Además del pelado perfecto, cocinar los huevos al vapor ofrece otros beneficios importantes. Se utiliza mucha menos agua, lo que ahorra tiempo, ya que hierve más rápido. La cáscara casi nunca se rompe durante la cocción, incluso si se colocan huevos recién sacados del refrigerador. La textura de la clara resulta más tierna, sin esa consistencia gomosa que suele aparecer con la ebullición prolongada. Y quizá lo más valorado: los resultados son consistentes vez tras vez.
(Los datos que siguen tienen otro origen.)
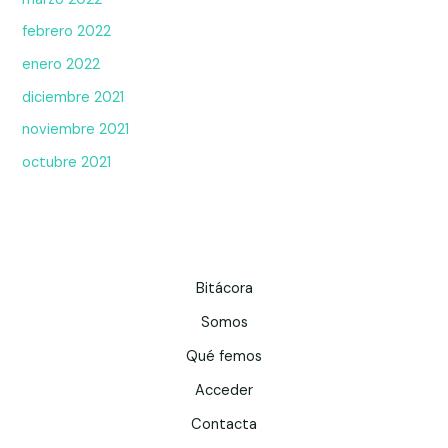
febrero 2022
enero 2022
diciembre 2021
noviembre 2021
octubre 2021
Bitácora
Somos
Qué femos
Acceder
Contacta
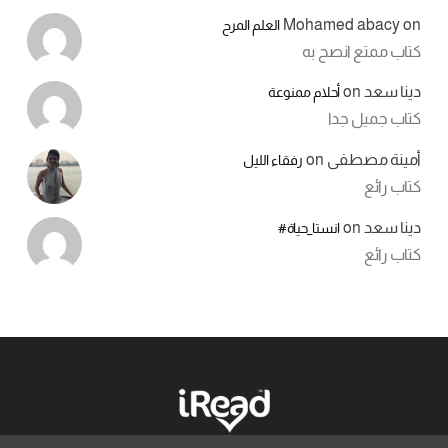
Mohamed abacy
on
العلم المرح
كتاب ممتع انصح به
دينا سعد
on
أحلام ممنوعة
كتاب جميل جدا
أمينة مصطفى
on
رفقاء الليل
كتاب رائع
دينا سعد
on
انستا_حياة#
كتاب رائع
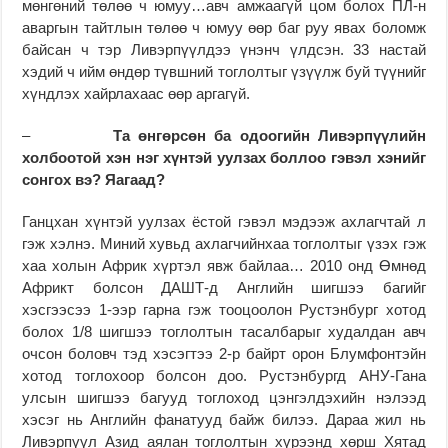
мөнгөний төлөө ч юмуу…авч амжаагүй цом болох ПЛ-н
аваргын тайтлын төлөө ч юмуу өөр баг руу явах боломж
байсан ч тэр Ливэрпүүлдээ үнэнч үлдсэн. 33 настай
хэдий ч ийм өндөр түвшний тоглолтыг үзүүлж буй түүнийг
хүндлэх хайрлахаас өөр аргагүй.
–
Та өнгөрсөн ба одоогийн Ливэрпүүлийн
холбоотой хэн нэг хүнтэй уулзах боллоо гэвэл хэнийг
сонгох вэ? Яагаад?
Ганцхан хүнтэй уулзах ёстой гэвэл мэдээж ахлагчтай л
гэж хэлнэ. Миний хувьд ахлагчийнхаа тоглолтыг үзэх гэж
хаа холын Африк хүртэл явж байлаа… 2010 онд Өмнөд
Африкт болсон ДАШТ-д Английн шигшээ багийг
хэсгээсээ 1-ээр гарна гэж тооцоолон Рустэнбург хотод
болох 1/8 шигшээ тоглолтын тасалбарыг худалдан авч
очсон боловч тэд хэсэгтээ 2-р байрт орон Блумфонтэйн
хотод тоглохоор болсон доо. Рустэнбургд АНУ-Гана
улсын шигшээ багууд тоглоход цэнгэлдэхийн нэлээд
хэсэг нь Английн фанатууд байж билээ. Дараа жил нь
Ливэрпүүл Азид аялан тоглолтын хүрээнд хөрш Хятад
Consejos adicionales de los chefs
Para elevar aún más el resultado, los cocineros profesionales recomiendan tener en cuenta algunos detalles. Utilizar huevos con al menos una semana de refrigeración facilita el pelado, ya que los huevos muy frescos tienden a adherirse a la cáscara. Es preferible sacar los huevos del refrigerador cinco minutos antes para atenuar el contraste térmico. También conviene no amontonar los huevos en la vaporera; deben quedar en una sola capa para que el vapor circule libremente.
Adoptar esta técnica en la cocina diaria no requiere ningún cambio drástico ni utensilios costosos. Solo un pequeño ajuste que transforma por completo la calidad de un ingrediente tan cotidiano como el huevo. La próxima vez que quieras preparar huevos duros, prueba el método al vapor: descubrirás por qué los hoteles de lujo lo han convertido en su estándar de excelencia.